The privatization of prisons to for-profit companies is a recent development in the privatization of corrections. Prison overcrowding and deteriorating prison conditions have encouraged governments to expand their prison capacity. In fact, since the birth of the privatization movement in the 1970s, there has been an increasing interest in the privatization of prisons. Since this time, Australia, England and even South Africa have sought private prison bids. However, the privately run prison industry remains small.

Privatization can take several different forms: the company can take over a previously public facility, the company can build a facility and lease it to the government, or the company can both build and operate an institution. In the United States, privatization typically refers to a process whereby the state continues to fund the full costs of incarceration but the private sector’s job consists of providing the management of both custody and programming (Harding, 1997).
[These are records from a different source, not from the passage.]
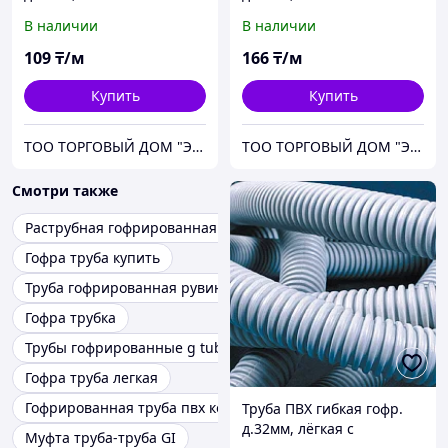
протяжкой, 100м, цвет
протяжкой, 50м, цвет
В наличии
В наличии
серый
серый
109
₸/м
166
₸/м
Купить
Купить
ТОО ТОРГОВЫЙ ДОМ "ЭЛЕКТРОЦЕНТР"
ТОО ТОРГОВЫЙ ДОМ "ЭЛЕКТРОЦЕНТР"
Смотри также
Раструбная гофрированная труба
Гофра труба купить
Труба гофрированная рувинил
Гофра трубка
Трубы гофрированные g tube
Гофра труба легкая
Гофрированная труба пвх копос
Труба ПВХ гибкая гофр.
д.32мм, лёгкая с
Муфта труба-труба GI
McCrie (1993) states three factors that have enabled the privatization of correctional facilities to emerge as an acceptable operational concept: “the growing cost of incarceration; the failure of costly, extensive, and well-intentioned rehabilitative experiments; and the willingness of government and the public to consider privatization of incarcerations”(p.27).

The proponents of for-profit prisons cite many advantages of private prisons. Greenwood (as cited by Shichor, 1995) suggested that privatization is an advantage in that there are no incentives for governments that operate a facility to control costs or do things better. There are also reduced liability costs to government to cover insurance and legal fees for lawsuits filed against private prison staff. It has been suggested that because private companies have centralized headquarters they can provide better, cheaper services. There also tends to be more freedom in the purchase of goods and services (Tyler, 1996).

Private companies can provide administrative services for a lower cost without the duplication of personnel and equipment (Shichor, 1995). Logan and Rausch (as cited in Shichor, 1995) suggested that the private sector is competitively motivated and dedicated to providing a maximum amount of satisfaction to its customers and clients at a minimum cost. It is estimated that private institutions are 10 percent less costly per prisoner than public prisons (Hart, Shleifer, & Vishny, 1997).

Overcrowding can be reduced by increasing the incarceration capacity through building more facilities at a faster pace (Tyler, 1996; Shichor, 1995). As well, there tends to be greater flexibility and less bureaucracy, which means the private sector can adapt to change faster and respond to correctional needs (Shichor, 1995).